Uveitis reports from eight clinical trials of etanercept in subjects with AS conducted in the USA, Europe, Latin America and Asia were pooled and assessed. Subjects who reported uveitis at baseline had a longer mean disease duration than those who did not and at least 91% were HLA-B27 positive. The overall uveitis rate for etanercept was lower than that for placebo, but similar to that for sulfasalazine. The long-term pooled uveitis rate for etanercept was similar to the double-blind rates. These data indicate that in subjects with AS, the rate of uveitis was not increased with etanercept use and did not change with extended duration of treatment.

The overall uveitis rates for etanercept and placebo in this analysis are similar to the flare rates reported in a smaller pooled analysis comparing the flare rates of etanercept, infliximab and placebo.14 In that study, the rates for etanercept and infliximab were both significantly lower than the rate for placebo (p = 0.05). In a 12-week study23 evaluating occurrence of flares in subjects with AS treated with adalimumab, the flare rate of 7.4 per 100 subject-years calculated for adalimumab was similar to the etanercept rate (8.6) in the current analysis of double-blind studies. A retrospective study (n = 46) of patients with spondyloarthritis who had at least one uveitis flare found that the uveitis rate with etanercept (58.5 per 100 patient-years) was similar to that seen before treatment (54.6) but higher than that for infliximab (9.0 per 100 patient-years).15 However, limitations of the comparison include the retrospective study design and small sample size.

Sulfasalazine has previously been shown to significantly reduce the rate of uveitis flares in subjects with AS.13 In our analysis, the rate of uveitis events was similar between etanercept and sulfasalazine (10.7 and 14.7, respectively; p = 0.49), suggesting that etanercept is an effective treatment option for patients with AS with a history of uveitis.

Subjects who reported one or more uveitis event during this study had a longer disease duration and were almost always HLA-B27 positive (91–100%) than their respective pooled groups (79–82%). These results concur with that of a Finnish HLA study,6 in which 98% of subjects with AS and uveitis were HLA-B27 positive.

Approximately, 85% of the subjects with AS who experience uveitis are diagnosed with acute anterior uveitis.1 2 It generally affects men and is unilateral, painful and self-limiting.

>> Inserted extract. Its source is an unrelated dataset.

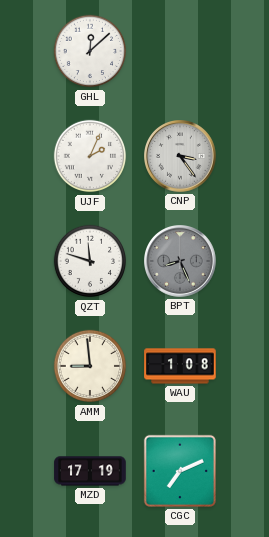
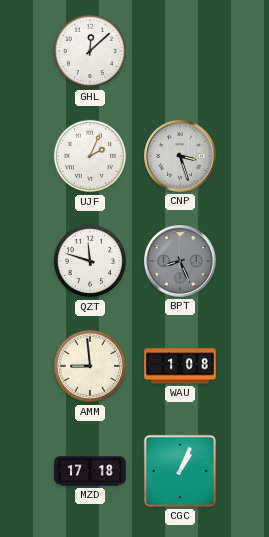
CNP: 3:24 -> 3:27
MZD: 17:19 -> 17:18
CGC: 7:11 -> 1:04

The cases reported here were predominantly seen in men (83%), were mild or moderate in severity and resolved with topical therapy in all but one subject. This finding differs from the study by Coates et al where they report on five patients with AS who develop new-onset uveitis as a complication of TNF-blocker treatment.24 In that series, the uveitis occurred predominantly in female patients, was bilateral, responded poorly to treatment and required discontinuation of the anti-TNF agent. In another analysis of uveitis cases that occurred in any patients treated with a TNF blocker in the USA, which were reported to the World Health Organization, the rate of uveitis was higher with etanercept than with infliximab or adalimumab.25 This study, however, relied on non-randomised voluntary reporting and was linked to limited clinical information. Further, the authors mention that their findings do not support the use of infliximab (or adalimumab) over etanercept.25

A limitation of our study is that a prior history of uveitis was not specified on the case report form. Patients were not specifically asked whether they had a history of uveitis; thus, the reported rates of 13–22% in our pooled analysis may be an underestimate of the true background incidence of uveitis. Also, the exposure to placebo and sulfasalazine were considerably shorter than to etanercept. These limitations may introduce bias in the interpretation of the results, leading to an underestimation of the incidence of flares and an overestimation of the incidence of new events for the subjects receiving placebo or sulfasalazine.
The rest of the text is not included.